Elizabeth Swados has always gone her own way, and her new music-theater piece, “Kaspar Hauser: A Foundling’s Opera,” is stamped with some of her familiar idiosyncrasies: the childlike perspective; the atonal operatics; the surreal dramatic landscape; the thematic obsession with abused and abandoned children. It’s a sensibility that fits right in at the Flea Theater, which maintains a resident ensemble of nimble young actor-singers, the Bats, happy to show off in anything remotely experimental — like the composer-scribe-director’s reworking of the Wild Child legend.
From French poet Paul Verlaine to Austrian novelist-playwright Peter Handke to German filmmaker Werner Herzog, artists have always been drawn to the legend of Kaspar Hauser, a homeless child found wandering the streets of Nuremberg, Germany, in the 19th century. With nothing to validate his claims but a piece of paper with his name on it, the boy told a shocking tale of being held captive in a small dark room for his entire lifetime.
Kaspar’s Dickensian version of his wretched life was eventually discredited. But during his surprisingly lengthy run as a celebrated public figure, the boy was studied by physicians, feted by royalty and enthusiastically embraced (and just as quickly denounced) by a gullible populace. Somewhere along the way, a new article of faith accrued to his apocryphal legend; namely, that he was a child of royal blood, spirited away at birth by members of a rival family branch.

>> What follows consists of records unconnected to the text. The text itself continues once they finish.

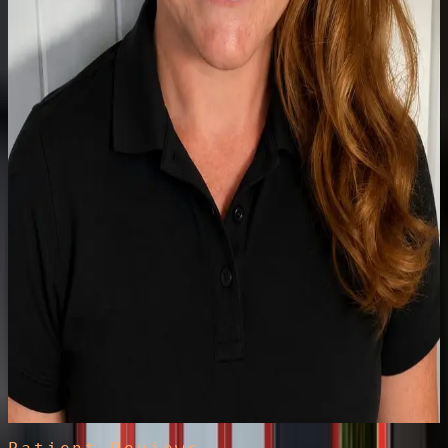
Physiotherapist
Claire
MSc-qualified paediatric specialist with NHS and private experience
spanning complex long-term conditions, respiratory, neuro-
developmental and musculoskeletal care. Holistic support to build
strength, function and independence for every child.
Read full bio
Clinical Specialist
Physiotherapist in Hand Therapy
Harriet
Hand therapy specialist with NHS and private experience treating
trigger finger, carpal tunnel, hand and wrist osteoarthritis, and post-
operative conditions, including custom thermoplastic splinting. In
clinic Tuesdays.
Read full bio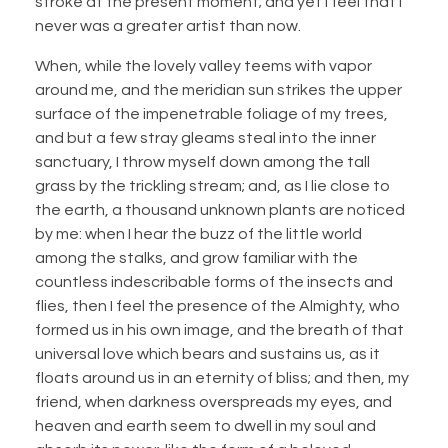
stroke at the present moment; and yet I feel that I
never was a greater artist than now.
When, while the lovely valley teems with vapor
around me, and the meridian sun strikes the upper
surface of the impenetrable foliage of my trees,
and but a few stray gleams steal into the inner
sanctuary, I throw myself down among the tall
grass by the trickling stream; and, as I lie close to
the earth, a thousand unknown plants are noticed
by me: when I hear the buzz of the little world
among the stalks, and grow familiar with the
countless indescribable forms of the insects and
flies, then I feel the presence of the Almighty, who
formed us in his own image, and the breath of that
universal love which bears and sustains us, as it
floats around us in an eternity of bliss; and then, my
friend, when darkness overspreads my eyes, and
heaven and earth seem to dwell in my soul and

Swados retains basic elements of the original story in her sung-through operetta. Kaspar (waif-like Preston Martin) is still sequestered in an airless cell, with nothing but a wooden horse to comfort him. His mother (Eliza Poehlman) still mourns his loss, in a succession of dissonant songs that convey much grief, but little variety. And the family’s implacable enemies, Lady Fromme (Carly Zien) and Lord Stanhope (Marshall York), still carry out their wicked designs on the boy.
But while Swados has fashioned numerous Hogarthian crowd scenes in which the Bats earn their keep as curious doctors, soft-hearted citizens and rabid sensation seekers — all fancifully costumed in (18th, rather than 19th century) period splendor by Normandy Sherwood — she is primarily fixated on Kaspar as the embodiment of the mistreated child.
Scribe has been working this theme since “Runaways,” and it obviously touches a deep chord with her. Martin’s wraithlike Kaspar — so innocent, so trusting, so cruelly treated — suffers like some silent-movie virgin at the whimsical moods of his public. And while there’s no question about the authenticity of his ordeal here, it’s also obvious that Swados has conflated the image of the abused child with the iconic figure of the unappreciated artist.
Despite the very Germanic, very Grimm-like performance style she favors, Swados’ fairy-tale sensibility has its childlike appeal — especially to a company of young thesps who have not yet lost the enchantment of dressing up and telling scary stories.